Working from the records below, repeat exactly the lines starting at the line that contains "La capitolul nerealizari, reprezentantul" and ending at the line that contains "acest nivel in", inclusive.

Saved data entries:
┄┄┄┄┄┄
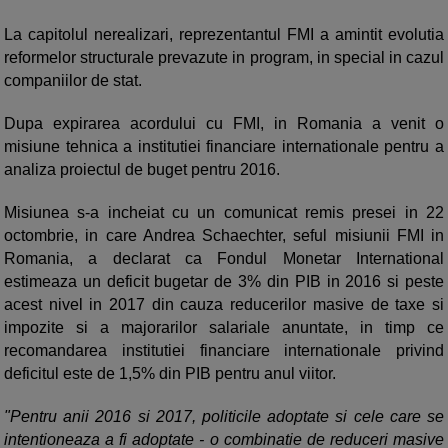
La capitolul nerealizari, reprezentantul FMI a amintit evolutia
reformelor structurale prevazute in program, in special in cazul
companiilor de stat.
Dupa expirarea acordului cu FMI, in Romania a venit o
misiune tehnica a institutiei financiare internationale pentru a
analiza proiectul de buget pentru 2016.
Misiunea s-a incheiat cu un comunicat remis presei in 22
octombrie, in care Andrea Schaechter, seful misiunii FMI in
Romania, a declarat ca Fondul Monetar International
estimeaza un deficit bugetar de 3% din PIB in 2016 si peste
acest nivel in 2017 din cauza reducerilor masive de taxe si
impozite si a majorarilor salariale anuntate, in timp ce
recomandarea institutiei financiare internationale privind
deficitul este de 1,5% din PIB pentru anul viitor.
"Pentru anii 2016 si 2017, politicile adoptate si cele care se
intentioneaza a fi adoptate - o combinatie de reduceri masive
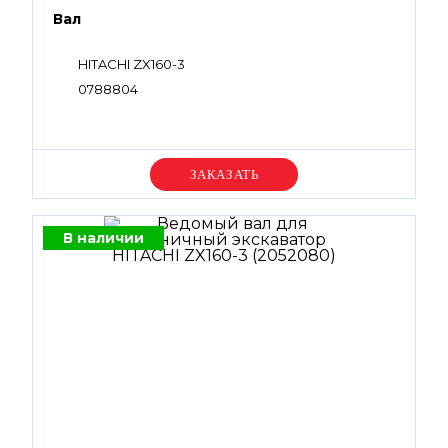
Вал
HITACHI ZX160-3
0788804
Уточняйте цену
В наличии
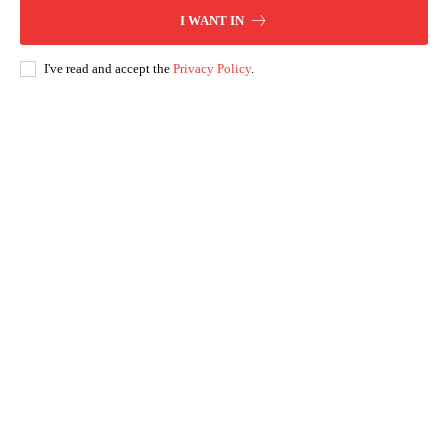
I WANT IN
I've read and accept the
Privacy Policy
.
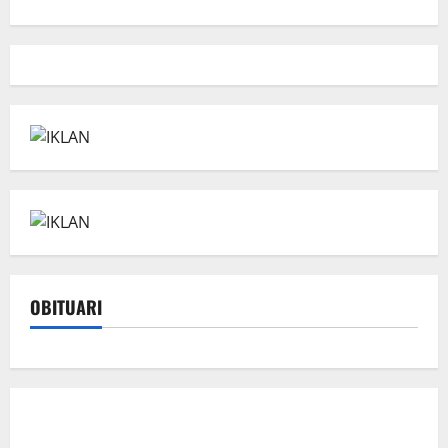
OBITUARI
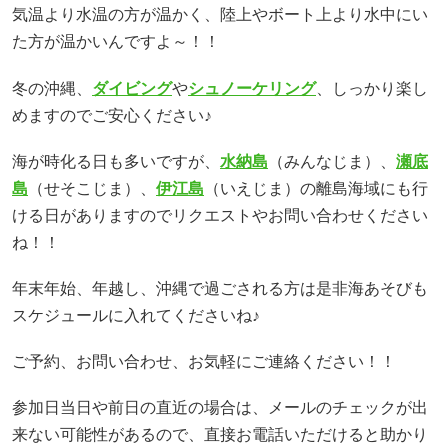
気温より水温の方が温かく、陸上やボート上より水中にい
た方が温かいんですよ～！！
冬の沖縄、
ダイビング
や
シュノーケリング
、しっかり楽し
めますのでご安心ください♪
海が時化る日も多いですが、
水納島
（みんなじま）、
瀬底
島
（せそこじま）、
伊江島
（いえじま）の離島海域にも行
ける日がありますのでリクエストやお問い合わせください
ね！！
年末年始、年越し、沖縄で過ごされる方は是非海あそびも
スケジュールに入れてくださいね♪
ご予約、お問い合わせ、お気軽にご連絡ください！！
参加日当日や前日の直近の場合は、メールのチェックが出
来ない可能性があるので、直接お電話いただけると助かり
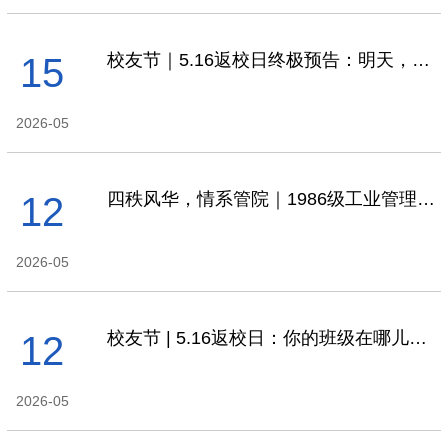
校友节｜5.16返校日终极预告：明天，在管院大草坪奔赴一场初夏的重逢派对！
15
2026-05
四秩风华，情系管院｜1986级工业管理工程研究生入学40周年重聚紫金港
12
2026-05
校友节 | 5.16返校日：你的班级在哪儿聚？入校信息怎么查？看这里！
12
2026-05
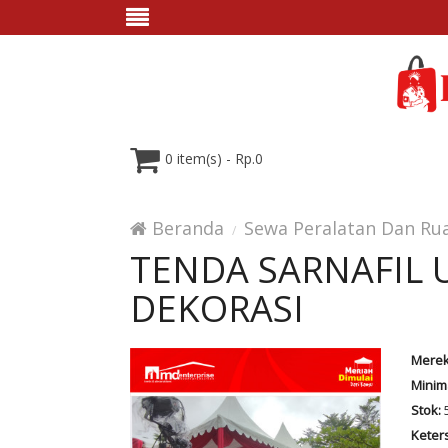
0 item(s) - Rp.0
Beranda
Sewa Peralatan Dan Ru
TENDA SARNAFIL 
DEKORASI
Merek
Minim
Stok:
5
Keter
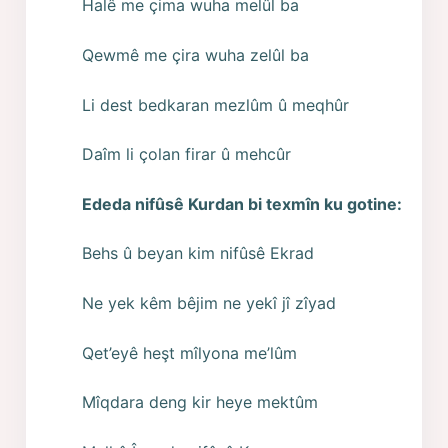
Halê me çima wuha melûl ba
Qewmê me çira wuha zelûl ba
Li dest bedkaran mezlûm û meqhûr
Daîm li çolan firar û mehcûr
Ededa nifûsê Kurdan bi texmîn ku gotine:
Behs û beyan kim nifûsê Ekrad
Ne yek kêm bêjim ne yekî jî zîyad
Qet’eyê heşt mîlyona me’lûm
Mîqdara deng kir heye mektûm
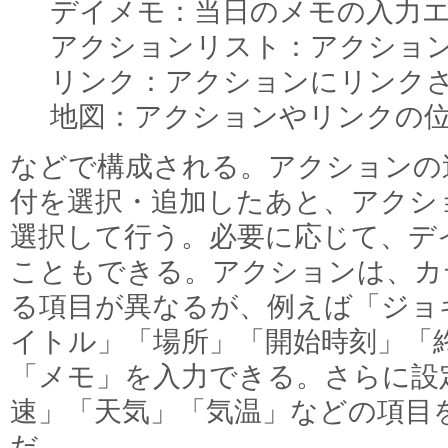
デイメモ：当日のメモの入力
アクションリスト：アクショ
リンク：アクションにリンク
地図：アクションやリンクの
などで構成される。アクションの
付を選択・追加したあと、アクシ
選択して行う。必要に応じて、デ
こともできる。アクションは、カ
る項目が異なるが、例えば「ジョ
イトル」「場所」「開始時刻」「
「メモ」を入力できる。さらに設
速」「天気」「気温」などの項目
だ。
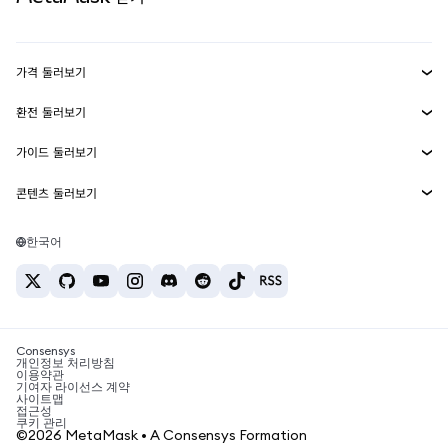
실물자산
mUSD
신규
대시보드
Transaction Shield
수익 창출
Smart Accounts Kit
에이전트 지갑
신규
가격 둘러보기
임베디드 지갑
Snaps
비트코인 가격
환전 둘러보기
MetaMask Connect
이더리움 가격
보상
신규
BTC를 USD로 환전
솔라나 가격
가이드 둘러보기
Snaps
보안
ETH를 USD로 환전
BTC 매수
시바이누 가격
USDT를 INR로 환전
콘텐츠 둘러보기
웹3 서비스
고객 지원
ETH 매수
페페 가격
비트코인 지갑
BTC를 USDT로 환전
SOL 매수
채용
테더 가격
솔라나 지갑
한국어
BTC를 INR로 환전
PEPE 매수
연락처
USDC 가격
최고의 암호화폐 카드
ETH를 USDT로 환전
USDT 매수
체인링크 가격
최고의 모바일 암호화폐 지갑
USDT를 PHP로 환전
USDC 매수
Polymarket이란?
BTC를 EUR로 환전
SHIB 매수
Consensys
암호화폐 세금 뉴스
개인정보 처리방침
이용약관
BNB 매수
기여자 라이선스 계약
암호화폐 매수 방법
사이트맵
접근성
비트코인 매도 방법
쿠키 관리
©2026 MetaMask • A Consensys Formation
┄┄┄┄┄┄
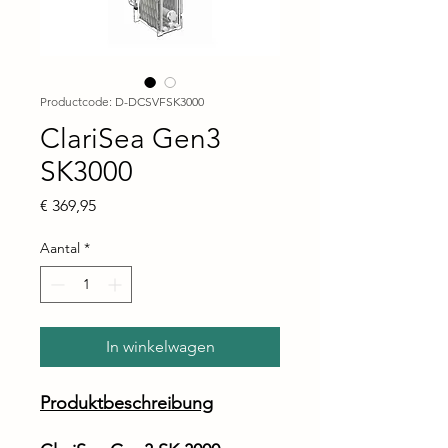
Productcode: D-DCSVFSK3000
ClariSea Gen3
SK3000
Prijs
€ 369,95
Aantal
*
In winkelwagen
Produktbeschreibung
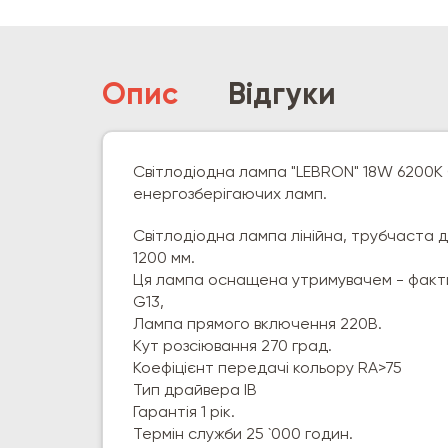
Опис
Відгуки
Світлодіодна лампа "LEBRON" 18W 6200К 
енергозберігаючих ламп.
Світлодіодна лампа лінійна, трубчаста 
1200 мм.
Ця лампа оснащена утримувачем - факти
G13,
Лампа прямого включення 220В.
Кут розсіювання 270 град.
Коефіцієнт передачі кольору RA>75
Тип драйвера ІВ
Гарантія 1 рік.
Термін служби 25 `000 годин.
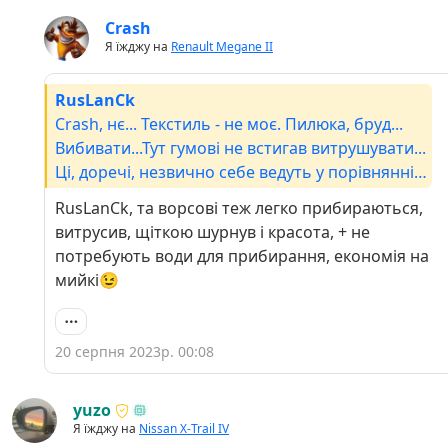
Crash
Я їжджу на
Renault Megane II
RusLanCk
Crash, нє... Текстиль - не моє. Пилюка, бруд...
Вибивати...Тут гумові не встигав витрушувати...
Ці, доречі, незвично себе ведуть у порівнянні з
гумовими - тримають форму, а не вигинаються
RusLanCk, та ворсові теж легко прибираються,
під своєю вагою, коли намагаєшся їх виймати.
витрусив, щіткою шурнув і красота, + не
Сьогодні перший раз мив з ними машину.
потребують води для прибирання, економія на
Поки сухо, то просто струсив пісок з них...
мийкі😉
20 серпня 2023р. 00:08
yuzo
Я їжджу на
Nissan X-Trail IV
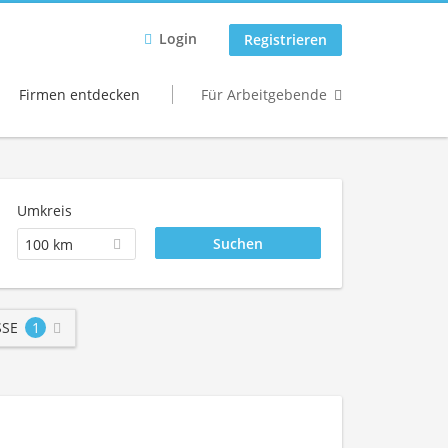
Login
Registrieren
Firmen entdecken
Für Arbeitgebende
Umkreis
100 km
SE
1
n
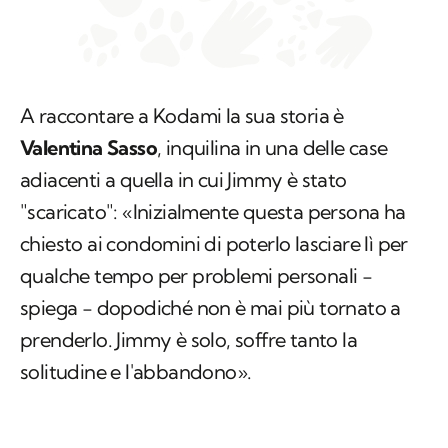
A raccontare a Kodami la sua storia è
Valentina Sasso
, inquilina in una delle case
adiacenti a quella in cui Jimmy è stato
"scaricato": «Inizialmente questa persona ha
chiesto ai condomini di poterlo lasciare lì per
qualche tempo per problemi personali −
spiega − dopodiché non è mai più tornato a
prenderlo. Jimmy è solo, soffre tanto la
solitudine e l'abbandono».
┄┄┄┄┄┄
Task result ->
La capitolul nerealizari, reprezentantul FMI a amintit evolutia
reformelor structurale prevazute in program, in special in cazul
companiilor de stat.
Dupa expirarea acordului cu FMI, in Romania a venit o
misiune tehnica a institutiei financiare internationale pentru a
analiza proiectul de buget pentru 2016.
Misiunea s-a incheiat cu un comunicat remis presei in 22
octombrie, in care Andrea Schaechter, seful misiunii FMI in
Romania, a declarat ca Fondul Monetar International
estimeaza un deficit bugetar de 3% din PIB in 2016 si peste
acest nivel in 2017 din cauza reducerilor masive de taxe si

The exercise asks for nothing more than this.